[Instructions to follow] If a record holds a picture, please leave the picture out and copy the rest of the record exactly.

[Supplied records]

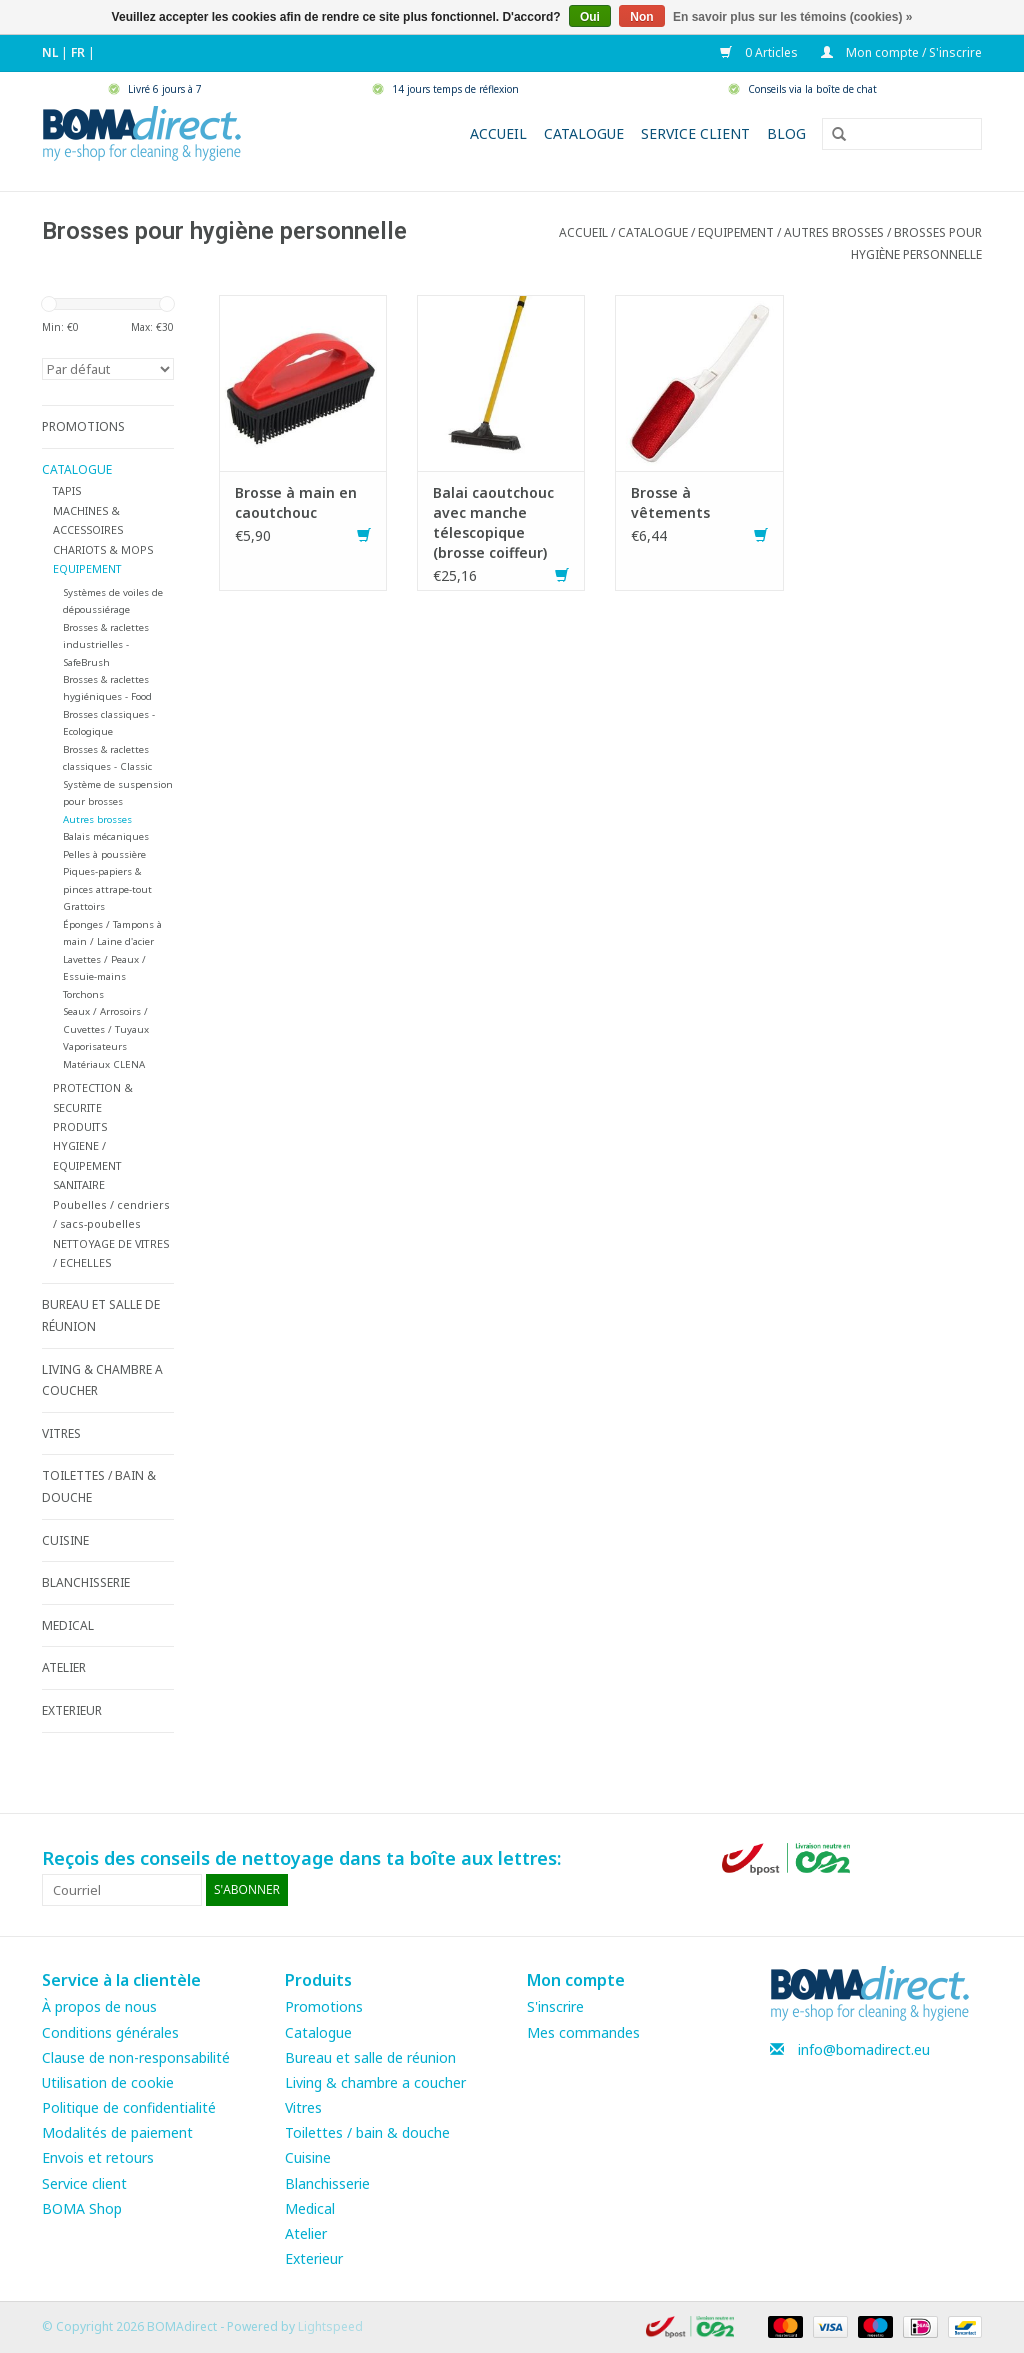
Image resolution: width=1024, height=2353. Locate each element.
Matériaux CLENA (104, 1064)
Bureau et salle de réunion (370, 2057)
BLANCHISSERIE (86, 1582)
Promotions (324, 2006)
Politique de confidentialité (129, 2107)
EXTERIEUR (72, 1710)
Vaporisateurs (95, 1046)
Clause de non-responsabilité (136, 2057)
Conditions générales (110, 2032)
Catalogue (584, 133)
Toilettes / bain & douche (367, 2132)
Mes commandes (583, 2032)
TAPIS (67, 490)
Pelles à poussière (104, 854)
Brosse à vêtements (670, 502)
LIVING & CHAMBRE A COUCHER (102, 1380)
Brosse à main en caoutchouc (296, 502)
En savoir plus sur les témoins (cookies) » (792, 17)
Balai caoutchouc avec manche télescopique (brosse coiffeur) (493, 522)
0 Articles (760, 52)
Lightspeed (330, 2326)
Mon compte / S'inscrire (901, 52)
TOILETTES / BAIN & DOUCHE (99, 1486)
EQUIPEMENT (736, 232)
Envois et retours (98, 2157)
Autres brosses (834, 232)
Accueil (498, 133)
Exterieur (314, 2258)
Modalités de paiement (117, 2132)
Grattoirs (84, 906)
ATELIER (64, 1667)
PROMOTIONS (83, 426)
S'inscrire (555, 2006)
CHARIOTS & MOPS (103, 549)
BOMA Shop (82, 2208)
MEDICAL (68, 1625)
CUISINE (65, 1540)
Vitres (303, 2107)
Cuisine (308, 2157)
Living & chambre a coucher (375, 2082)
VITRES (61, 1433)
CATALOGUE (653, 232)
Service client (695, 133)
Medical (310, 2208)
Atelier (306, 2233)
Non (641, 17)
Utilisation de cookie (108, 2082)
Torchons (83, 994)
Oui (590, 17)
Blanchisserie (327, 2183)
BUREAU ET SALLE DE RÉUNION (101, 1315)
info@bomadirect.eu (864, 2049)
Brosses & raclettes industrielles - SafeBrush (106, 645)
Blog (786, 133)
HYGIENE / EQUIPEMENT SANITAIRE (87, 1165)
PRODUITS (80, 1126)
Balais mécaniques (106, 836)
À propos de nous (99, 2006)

[Written response]
Image resolution: width=1024, height=2353. Locate each element.
Matériaux CLENA (104, 1064)
Bureau et salle de réunion (370, 2057)
BLANCHISSERIE (86, 1582)
Promotions (324, 2006)
Politique de confidentialité (129, 2107)
EXTERIEUR (72, 1710)
Vaporisateurs (95, 1046)
Clause de non-responsabilité (136, 2057)
Conditions générales (110, 2032)
Catalogue (584, 133)
Toilettes / bain & douche (367, 2132)
Mes commandes (583, 2032)
TAPIS (67, 490)
Pelles à poussière (104, 854)
Brosse à vêtements (670, 502)
LIVING & CHAMBRE A COUCHER (102, 1380)
Brosse à main en caoutchouc (296, 502)
En savoir plus sur les témoins (cookies) » (792, 17)
Balai caoutchouc avec manche télescopique (brosse coiffeur) (493, 522)
0 Articles (760, 52)
Lightspeed (330, 2326)
Mon compte / S'inscrire (901, 52)
TOILETTES / BAIN & DOUCHE (99, 1486)
EQUIPEMENT (736, 232)
Envois et retours (98, 2157)
Autres brosses (834, 232)
Accueil (498, 133)
Exterieur (314, 2258)
Modalités de paiement (117, 2132)
Grattoirs (84, 906)
ATELIER (64, 1667)
PROMOTIONS (83, 426)
S'inscrire (555, 2006)
CHARIOTS & MOPS (103, 549)
BOMA Shop (82, 2208)
MEDICAL (68, 1625)
CUISINE (65, 1540)
Vitres (303, 2107)
Cuisine (308, 2157)
Living & chambre a coucher (375, 2082)
VITRES (61, 1433)
CATALOGUE (653, 232)
Service client (695, 133)
Medical (310, 2208)
Atelier (306, 2233)
Non (641, 17)
Utilisation de cookie (108, 2082)
Torchons (83, 994)
Oui (590, 17)
Blanchisserie (327, 2183)
BUREAU ET SALLE DE RÉUNION (101, 1315)
info@bomadirect.eu (864, 2049)
Brosses & raclettes industrielles - SafeBrush (106, 645)
Blog (786, 133)
HYGIENE / EQUIPEMENT SANITAIRE (87, 1165)
PRODUITS (80, 1126)
Balais mécaniques (106, 836)
À propos de nous (99, 2006)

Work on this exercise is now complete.